私はそれを感じた。鋭く冷たいひねり、肋骨の後ろに。魔法でも、警告でもない。ただ、何かが間違っているという明確な静けさ。喉が乾いた。
「ルリ、ミオ、引き返せ。」私は低く、硬い声で言った。「ツユヒメ、追跡されている。そいつらを見張ってるか?」
ツユヒメはルイ・ヴィトンの広告看板の上にしゃがんでいた。彼女のシルエットは、発光ダイオードの霧の中で東京のスカイラインに溶け込んでいた。
「三匹の獣が影の中をひそひそと歩いている。」彼女が言った。「その歩き方は飢えを物語っている。吸血鬼、ホストクラブの落ちこぼれの服を着ている。四匹目は翼を持ち、石のような肉体と鉄の静けさを纏っている。ガーゴイルだ。」
彼女の言葉は、命令のように静かな静電気の中で響いた。
「夜のヴェールに惑わされてはならない。沈黙の中でも、裏切りは囁く。私は刃が鞘を守るように、貴方の側を見守る。」
私はゆっくりと息を吐き、彼女の確信に自分を落ち着かせた。
「警戒を怠るな。」私はささやいた。「騒ぎを起こさないように。必要な時だけ動け。」
どこか上空から、翼のひとたびきしむ音が空気を揺らした。
フェイの声が通信機を通して鋭く響いた。
「ミオ。ルリはどこ?」
「え?」ミオが周りを見渡した。「さっきまで一緒にいたのに—」
ルリが悲鳴を上げ、体をよじった。背後に誰かがいた。布、手袋、そして鼻に化学物質が一瞬触れた。
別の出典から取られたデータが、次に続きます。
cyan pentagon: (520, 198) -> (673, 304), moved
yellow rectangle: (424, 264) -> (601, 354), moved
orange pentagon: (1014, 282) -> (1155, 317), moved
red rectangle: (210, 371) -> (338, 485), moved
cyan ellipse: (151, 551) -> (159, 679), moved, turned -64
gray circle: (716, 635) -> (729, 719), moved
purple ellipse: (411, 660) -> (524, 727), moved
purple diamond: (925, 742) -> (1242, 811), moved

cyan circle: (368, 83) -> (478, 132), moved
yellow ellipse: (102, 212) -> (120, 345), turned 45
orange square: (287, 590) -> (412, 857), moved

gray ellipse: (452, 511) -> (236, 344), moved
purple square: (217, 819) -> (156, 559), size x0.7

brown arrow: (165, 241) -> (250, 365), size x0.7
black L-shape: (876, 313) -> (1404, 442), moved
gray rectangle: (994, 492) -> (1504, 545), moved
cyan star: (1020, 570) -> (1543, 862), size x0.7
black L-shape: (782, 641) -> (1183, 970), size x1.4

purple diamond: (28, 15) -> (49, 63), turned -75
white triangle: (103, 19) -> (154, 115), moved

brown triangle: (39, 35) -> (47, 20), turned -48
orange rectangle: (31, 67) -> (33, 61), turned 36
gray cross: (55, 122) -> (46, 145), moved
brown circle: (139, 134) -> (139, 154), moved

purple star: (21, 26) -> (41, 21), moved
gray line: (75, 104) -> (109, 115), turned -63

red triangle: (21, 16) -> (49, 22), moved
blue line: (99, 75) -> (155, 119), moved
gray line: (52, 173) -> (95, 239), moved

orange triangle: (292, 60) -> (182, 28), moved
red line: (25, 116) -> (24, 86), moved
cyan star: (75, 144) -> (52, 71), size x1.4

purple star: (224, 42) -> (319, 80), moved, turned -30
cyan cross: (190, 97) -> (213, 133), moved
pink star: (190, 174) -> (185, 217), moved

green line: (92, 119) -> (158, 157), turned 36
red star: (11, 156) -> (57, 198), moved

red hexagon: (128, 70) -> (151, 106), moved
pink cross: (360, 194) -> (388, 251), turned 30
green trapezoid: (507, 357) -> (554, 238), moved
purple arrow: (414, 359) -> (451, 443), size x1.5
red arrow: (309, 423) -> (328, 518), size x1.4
彼女は反撃し、歯をむき出しにし、爪が半分変化した。その時、世界が傾いた。
バンのドアが開き、暗闇が彼女を引きずり込んだ。
フェイはすでに動いていた、目を瞬きながら。「信号が消えた。再接続を試みている。ルリは攫われた。」
「慌てるな。」私は呟いた。「ルリは強い子だ。」
「彼女はまだ子供だ。」フェイが鋭く言った。「カズマ様に知らせなければ。」
「くそ。」私は拳を握りしめ、紫色の光が拳の関節でかすかに輝いた。「早急に彼女を見つけないと。」
ツユヒメの目が細くなり、目にはネオンが鋼のように反射していた。「バンを確認した。まずは集まれ。ミオは一人だ。」
私は喉をすくめ、胃がひねられるような思いをした。どんなに劇的に振る舞おうとも、どんなに魔法を使おうとも、自分で言った「女王らしさ」を見せようとも…
カズマだけが戦えるモンスターがいる。
六本木の夜は、さらに暗く伸びていった。
そして、街のどこかで、灰色の静けさの中…コートのポケットで電話が震えた。